Directed by: Michael Bay
*NOTE- This review was completed in 2007 and submitted to a site called IndiePulp.com, which is still up and running. This was the only review I did for them*
While watching Transformers, I was reminded of a scene from Spaceballs in which Dark Helmet orders Colonel Sandurz to skip ‘light speed’ and ‘ridiculous speed’ and go straight to ‘ludicrous speed’. Transformers takes it up a notch further. If Dark Helmet’s ship went ‘plaid’, then maybe Transformers runs argyle or something. It never stops to breathe, not even for talking scenes, since the dialogue is delivered as if every actor had to pee like a race horse. That reason among others makes what could have been an interesting sci-fi fantasy parable that lifted the Transformers tale to another level ends up being a dumb, superficial film that many will forget about five minutes after leaving the theater.
Audiences with half a brain should know by now what they’re getting into with a Michael Bay film. The occasional crude joke is thrown in the mix, important people will frequently conglomerate and say ‘Oh my God’, and love interests will forego the whole relationship thing and move right into soul mate status, all amongst the backdrop of ‘splosions’ (explosions) and swift editing.
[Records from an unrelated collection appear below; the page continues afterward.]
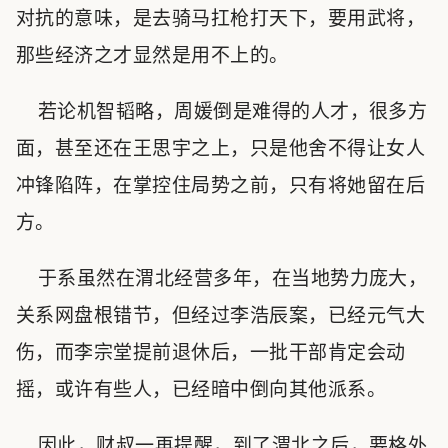
对抗的意味，是去骑马扛枪打天下，要用武将，
那些经济之才显然是用不上的。
若论机智韬略，周媛倒是难得的人才，很多方
面，甚至还在王思宇之上，只是他舍不得让女人
冲锋陷阵，在掌控住局势之前，只有将她留在后
方。
于系虽然在渭北经营多年，在当地势力庞大，
关系网盘根错节，但经过李浩辰案，已经元气大
伤，而李宗堂提前退休后，一批干部肯定会动
摇，或许有些人，已经暗中倒向其他派系。
因此，财叔一再提醒，到了渭北之后，要格外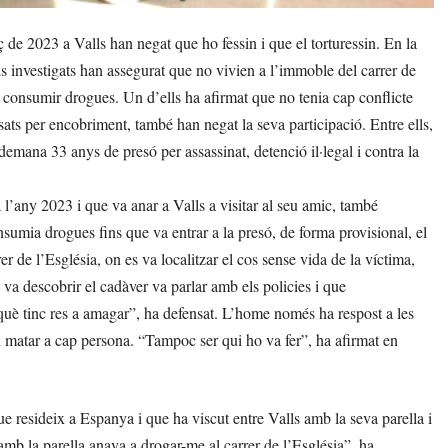
e 2023 a Valls han negat que ho fessin i que el torturessin. En la
ls investigats han assegurat que no vivien a l’immoble del carrer de
a consumir drogues. Un d’ells ha afirmat que no tenia cap conflicte
ssats per encobriment, també han negat la seva participació. Entre ells,
 demana 33 anys de presó per assassinat, detenció il·legal i contra la
l’any 2023 i que va anar a Valls a visitar al seu amic, també
onsumia drogues fins que va entrar a la presó, de forma provisional, el
 de l’Església, on es va localitzar el cos sense vida de la víctima,
 va descobrir el cadàver va parlar amb els policies i que
què tinc res a amagar”, ha defensat. L’home només ha respost a les
ni matar a cap persona. “Tampoc ser qui ho va fer”, ha afirmat en
ue resideix a Espanya i que ha viscut entre Valls amb la seva parella i
b la parella anava a drogar-me al carrer de l’Església”, ha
People usually love or hate his films (I admit to owning four of them); there are scant few undecided’s. His last film, 2005’s The Island, wasn’t epic by any means, but was slightly more mature than previous efforts. At the helm of Transformers, he is in charge of subject material that already has a faithful following and meaningful history, a film that did not need Bay-isms to be enjoyable. Bay takes a step back here, seemingly content to make another music video-like film. At least the look of the ‘roboaliens’ (I came up with that all by myself) turned out well. It’s the lone highlight of the film.
Having seen Transformers, I am now quite positive that every actor who works with Michael Bay is contracted to slam a case of Red Bull before each take. They talk so rapidly, react quickly without questioning, and blow by logic so hastily that a heavy dose of stimulant is the only explanation. I just might have been able to forgive the movie all ills had one character stopped and wondered aloud ‘Seriously, what the hell is happening here? Alien robots?!?!?!’ Every time humans interacted, I was reminded of how jumpy I used to get after a two-liter of the now defunct Surge beverage, forgoing all normal conversation. Maybe if my car had been an alien robot, my actions would’ve seemed normal.
As a side note, I’m wondering just how much executive producer Steven Spielberg was involved in the project. If he left his scent on it at all, I sure didn’t catch a whiff. (That’s a bad thing). Other critics might praise the film for not taking itself seriously. I wonder, though, if we shouldn’t start holding these alleged popcorn films to a higher standard. After all, films like Batman & Robin were critically panned for purposely hamming it up. Why is Transformers any different? For that matter, why do we need more ‘popcorn’ films? Will popcorn cease to exist without them? Why do most fantasy or comic-to-film adaptations insist on being just fantasy or comic book movies? I suppose there is money to be made. Me, I’ll just pop in my Batman Begins DVD and hope the genre will see better days ahead.